_Required action_:
Copy all records exactly; omit pictures.

_Listed entries_:
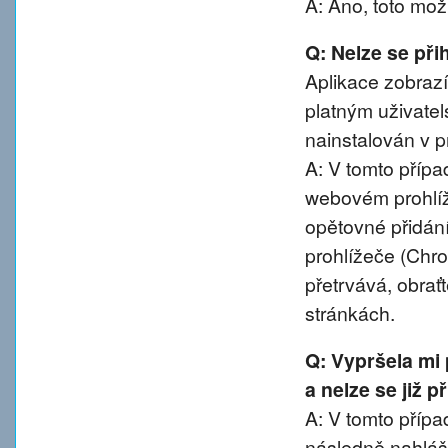
A: Ano, toto mož
Q: Nelze se přih
Aplikace zobrazí
platným uživatel
nainstalován v pr
A: V tomto přípa
webovém prohlíže
opětovné přidání
prohlížeče (Chro
přetrvává, obra
stránkách.
Q: Vypršela mi
a nelze se již 
A: V tomto případ
následně nahláše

_Expected answer_:
A: Ano, toto mož
Q: Nelze se přih
Aplikace zobrazí
platným uživatel
nainstalován v pr
A: V tomto přípa
webovém prohlíže
opětovné přidání
prohlížeče (Chro
přetrvává, obra
stránkách.
Q: Vypršela mi
a nelze se již 
A: V tomto případ
následně nahláše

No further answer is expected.